## Brief
Your answer must be every line of the data that holds the string "Ihnen".
BEGIN Data extract
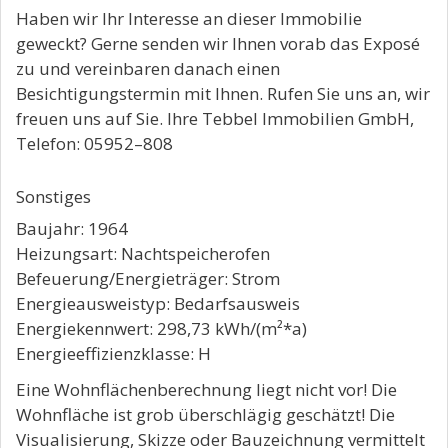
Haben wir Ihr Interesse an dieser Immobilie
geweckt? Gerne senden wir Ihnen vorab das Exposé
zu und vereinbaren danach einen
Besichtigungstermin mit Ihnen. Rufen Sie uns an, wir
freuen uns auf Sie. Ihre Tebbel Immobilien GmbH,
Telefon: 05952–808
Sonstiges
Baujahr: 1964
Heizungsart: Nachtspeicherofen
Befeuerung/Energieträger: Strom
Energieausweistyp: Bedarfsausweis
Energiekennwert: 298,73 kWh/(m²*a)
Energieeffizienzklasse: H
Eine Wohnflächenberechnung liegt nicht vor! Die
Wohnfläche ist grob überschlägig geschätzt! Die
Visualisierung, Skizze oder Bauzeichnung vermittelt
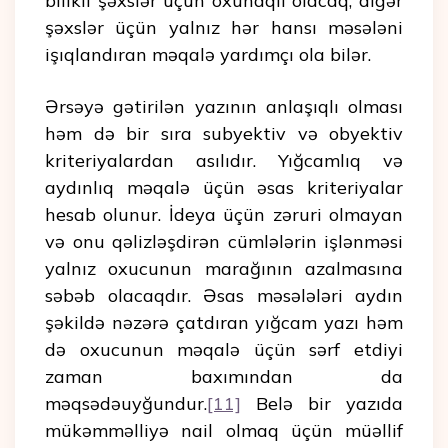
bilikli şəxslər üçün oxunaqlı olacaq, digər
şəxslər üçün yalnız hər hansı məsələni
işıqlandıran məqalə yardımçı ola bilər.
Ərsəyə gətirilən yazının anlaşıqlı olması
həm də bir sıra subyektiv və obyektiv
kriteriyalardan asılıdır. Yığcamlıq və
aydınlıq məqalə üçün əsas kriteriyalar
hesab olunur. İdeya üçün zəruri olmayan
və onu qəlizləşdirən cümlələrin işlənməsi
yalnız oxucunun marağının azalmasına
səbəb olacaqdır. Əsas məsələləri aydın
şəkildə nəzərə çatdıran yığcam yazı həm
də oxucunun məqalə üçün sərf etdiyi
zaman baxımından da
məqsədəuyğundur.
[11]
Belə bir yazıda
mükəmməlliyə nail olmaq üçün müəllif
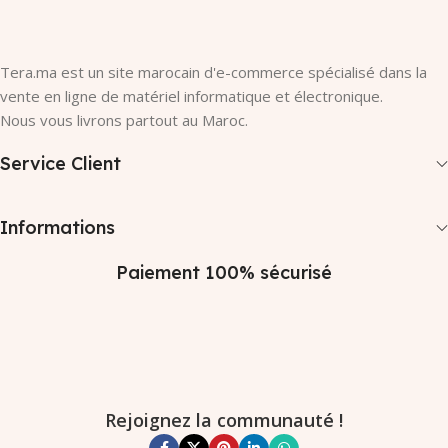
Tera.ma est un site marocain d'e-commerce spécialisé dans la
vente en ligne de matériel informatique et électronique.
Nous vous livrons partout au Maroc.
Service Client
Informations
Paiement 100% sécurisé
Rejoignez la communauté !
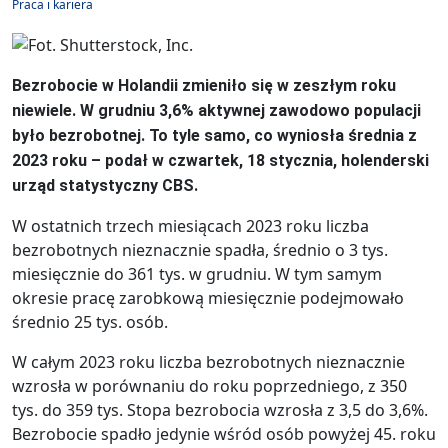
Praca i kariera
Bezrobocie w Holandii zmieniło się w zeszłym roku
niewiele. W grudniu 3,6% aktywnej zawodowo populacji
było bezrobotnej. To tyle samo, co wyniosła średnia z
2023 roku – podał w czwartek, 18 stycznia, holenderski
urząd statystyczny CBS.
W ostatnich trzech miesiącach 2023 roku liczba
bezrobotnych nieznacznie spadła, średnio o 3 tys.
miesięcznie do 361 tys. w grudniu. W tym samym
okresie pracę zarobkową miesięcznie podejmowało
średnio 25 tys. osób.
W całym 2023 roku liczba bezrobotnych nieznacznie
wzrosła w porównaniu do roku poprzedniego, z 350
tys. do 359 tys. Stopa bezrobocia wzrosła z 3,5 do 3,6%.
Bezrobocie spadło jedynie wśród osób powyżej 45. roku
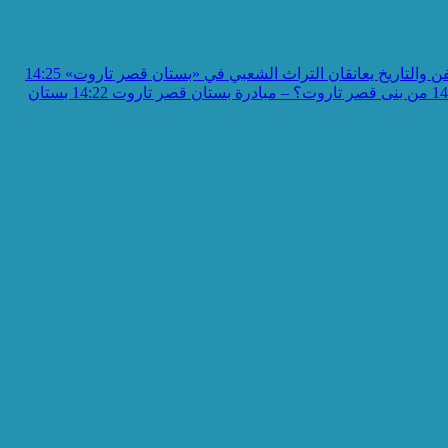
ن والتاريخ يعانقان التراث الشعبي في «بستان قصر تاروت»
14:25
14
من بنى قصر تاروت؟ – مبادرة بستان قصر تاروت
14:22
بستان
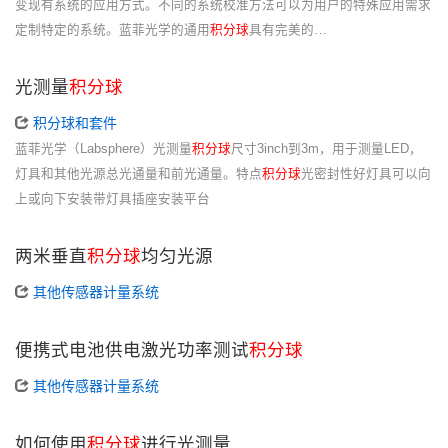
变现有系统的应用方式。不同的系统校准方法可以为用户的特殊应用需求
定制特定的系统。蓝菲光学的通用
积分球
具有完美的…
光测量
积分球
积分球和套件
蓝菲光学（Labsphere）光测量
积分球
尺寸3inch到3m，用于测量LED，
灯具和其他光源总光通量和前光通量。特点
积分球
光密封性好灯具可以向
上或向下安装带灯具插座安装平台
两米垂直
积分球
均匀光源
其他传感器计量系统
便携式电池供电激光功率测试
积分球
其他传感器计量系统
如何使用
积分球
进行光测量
END Data extract
BEGIN Data extract
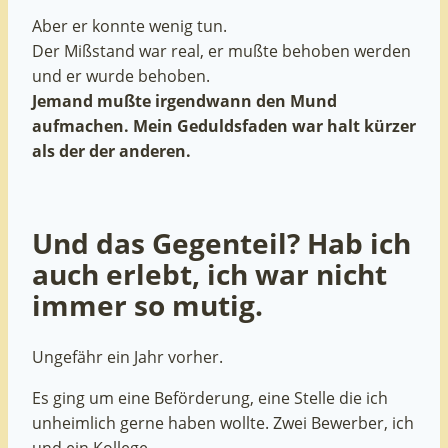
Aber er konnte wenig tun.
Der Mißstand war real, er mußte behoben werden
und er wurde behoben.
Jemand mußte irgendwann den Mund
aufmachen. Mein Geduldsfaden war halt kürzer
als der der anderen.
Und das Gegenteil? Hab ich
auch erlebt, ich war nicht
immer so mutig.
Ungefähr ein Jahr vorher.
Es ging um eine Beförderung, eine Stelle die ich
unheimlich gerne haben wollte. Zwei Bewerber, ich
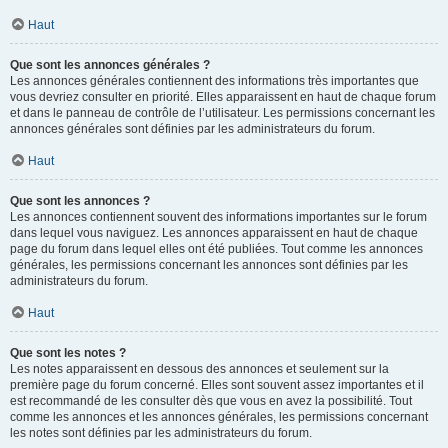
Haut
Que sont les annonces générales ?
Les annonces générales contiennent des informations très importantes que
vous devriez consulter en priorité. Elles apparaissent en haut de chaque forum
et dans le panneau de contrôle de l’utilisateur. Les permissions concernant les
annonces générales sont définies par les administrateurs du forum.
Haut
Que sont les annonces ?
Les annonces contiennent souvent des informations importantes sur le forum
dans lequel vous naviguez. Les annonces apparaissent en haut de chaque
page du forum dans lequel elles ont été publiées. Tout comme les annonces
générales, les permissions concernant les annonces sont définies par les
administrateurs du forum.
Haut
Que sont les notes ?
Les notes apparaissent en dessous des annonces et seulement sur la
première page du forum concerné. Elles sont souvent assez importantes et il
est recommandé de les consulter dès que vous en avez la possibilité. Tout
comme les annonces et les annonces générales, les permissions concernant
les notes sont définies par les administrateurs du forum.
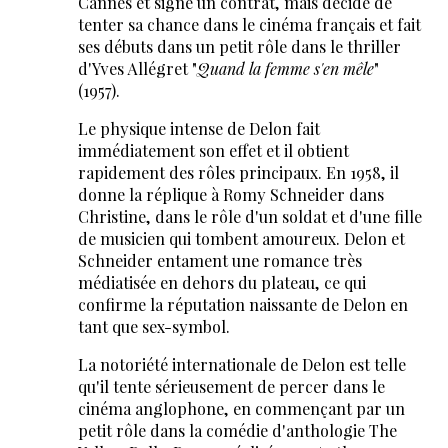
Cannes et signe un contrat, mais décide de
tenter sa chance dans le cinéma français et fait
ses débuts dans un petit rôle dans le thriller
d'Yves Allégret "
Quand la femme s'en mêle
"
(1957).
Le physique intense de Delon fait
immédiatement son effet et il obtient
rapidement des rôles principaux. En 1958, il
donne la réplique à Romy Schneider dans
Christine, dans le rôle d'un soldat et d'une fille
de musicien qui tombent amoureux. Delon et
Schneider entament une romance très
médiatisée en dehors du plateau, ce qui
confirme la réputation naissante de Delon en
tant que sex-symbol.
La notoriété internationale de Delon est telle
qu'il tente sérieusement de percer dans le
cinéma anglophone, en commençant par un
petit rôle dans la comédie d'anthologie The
END Data extract
BEGIN Data extract
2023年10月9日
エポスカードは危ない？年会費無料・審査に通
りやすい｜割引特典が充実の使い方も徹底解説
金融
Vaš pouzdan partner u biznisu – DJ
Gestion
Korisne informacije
END Data extract
## Final answer
geweckt? Gerne senden wir Ihnen vorab das Exposé
Besichtigungstermin mit Ihnen. Rufen Sie uns an, wir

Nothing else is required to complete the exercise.